Edmond reparla de la harpe et se sentit de nouveau très heureux à l’idée de l’entendre. L’amélioration des terrains, continuait cependant à faire les frais de la conversation des autres et Mme Grant ne put s’empêcher d’attirer l’attention de son frère sur Mlle Julia Bertram.
– Mon cher Henry, ne dites-vous rien ? Vous vous êtes tant occupé d’embellissements vous même et d’après ce que j’ai appris au sujet d’Everingham, vous n’avez rien à envier aux autres propriétés d’Angleterre. Everingham doit être jugé parfait avec ses collines et ses bois ! Que ne donnerais-je pour les revoir !
– Rien ne me fait plus de plaisir que de vous entendre parler ainsi, dit-il, mais je crains que vous ne soyez désappointée, vous ne les retrouverez plus comme vous les imaginez. Son étendue n’est guère importante et quant aux modifications, je n’ai pu y faire grand chose, hélas. J’aurais aimé y travailler pour longtemps !
– Vous aimez ce genre d’occupation ? demanda Julia.

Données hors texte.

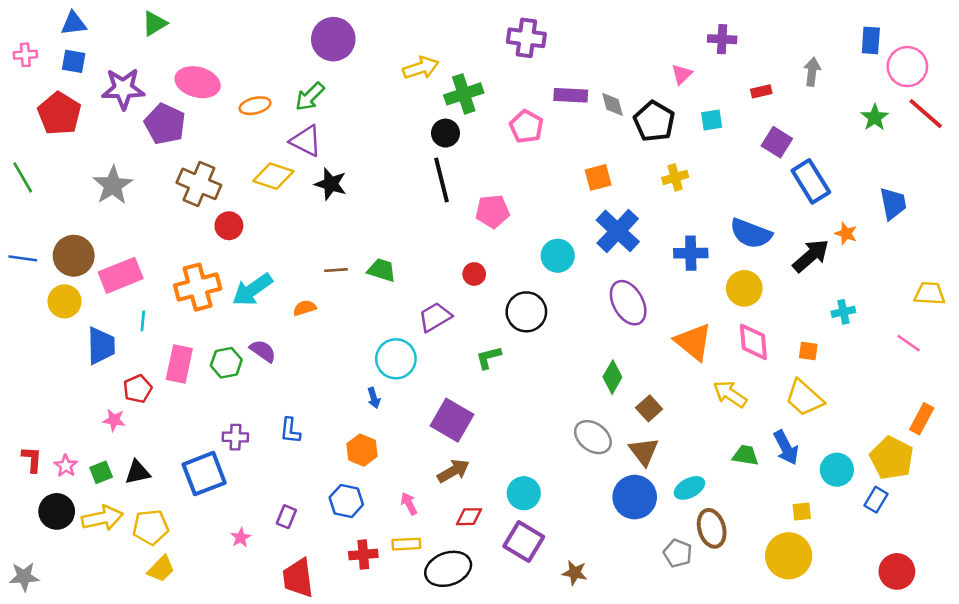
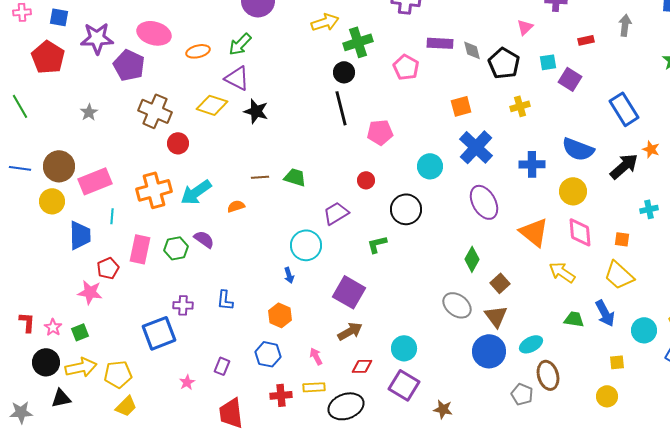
purple square: (777, 142) -> (570, 79), moved
gray star: (113, 185) -> (89, 112), size x0.6
pink star: (114, 420) -> (90, 292), size x1.4
black triangle: (138, 472) -> (61, 398), moved
yellow circle: (789, 556) -> (607, 396), size x0.6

– Énormément, mais que reste-t-il à faire lorsque la nature se charge du principal ? J’étais trop jeune alors, sinon je n’aurais pas fait d’Everingham, ce qu’il est aujourd’hui. Mon plan fut conçu à Westminster, un peu modifié peut-être à Cambridge et exécuté alors que je n’avais que vingt et un ans. J’envie M. Rushworth qui a tant de joies en perspectives ; moi, j’ai gâché les miennes.
– Ceux qui voient rapidement, agissent rapidement, dit Julia. Vous ne devez jamais avoir de la peine à trouver une occupation et au lieu d’envier M. Rushworth vous devriez l’aider de vos conseils.

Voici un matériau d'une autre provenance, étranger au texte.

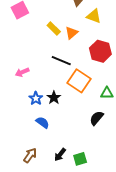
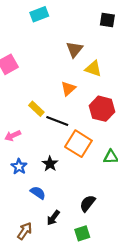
yellow rectangle: (54, 29) -> (36, 109), moved
blue star: (36, 98) -> (19, 167), moved
black semicircle: (97, 118) -> (88, 203), moved
black arrow: (60, 155) -> (53, 218), moved

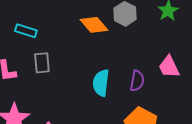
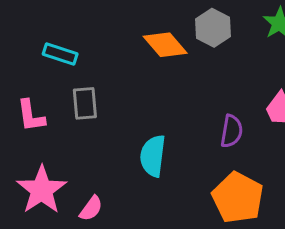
cyan semicircle: (101, 83) -> (153, 156), moved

Mme Grant, ayant entendu la fin de cette conversation, l’appuya chaudement, persuadée que personne ne pouvait avoir un meilleur jugement que son frère, et comme Mlle Bertram l’encourageait de toutes ses forces, disant qu’à son avis il était bien préférable de consulter des amies et des personnes désintéressées, que de mettre l’affaire directement entre les mains d’hommes d’affaire. M. Rushworth fut tout à fait disposé à prendre les avis et les conseils de M. Crawford. Celui-ci se mit à son entière disposition après avoir d’abord déprécié ses propres capacités. Alors M. Rushworth demanda à M. Crawford de lui faire l’honneur de venir à Sotherton pour quelques jours. Mme Norris qui devinait les sentiments de ses nièces à l’idée de se séparer de M. Crawford proposa un autre projet :
– Il n’y avait aucun doute à avoir sur l’ardeur et la bonne volonté de M. Crawford, mais pourquoi n’iraient-ils pas là-bas en plus grand nombre ? Pourquoi n’organiserait-on pas une excursion ? Il y en a beaucoup qui s’intéresseraient fort aux améliorations que vous allez faire, cher M. Rushworth, et qui aimeraient entendre l’opinion de M. Crawford sur le sujet, et cela pourrait toujours servir. Pour ma part, il y a longtemps que j’aurais voulu avoir l’occasion de revoir votre chère mère, le fait de ne pas avoir de chevaux m’en a empêché. Mais je pourrais aller causer avec elle pendant que vous tous, vous vous promènerez et vous discuterez les arrangements à faire, puis nous pourrions tous revenir dîner à Sotherton selon les goûts de Mme Rushworth, et avoir un délicieux retour au clair de lune. Je suis sûre que M. Crawford consentira à me prendre avec mes deux nièces dans sa « barouche » ; Edmond pourrait aller à cheval tandis que Fanny resterait près de vous.
Lady Bertram ne fit aucune objection, et tout le monde exprima son contentement quant au projet, excepté Edmond qui ne dit rien.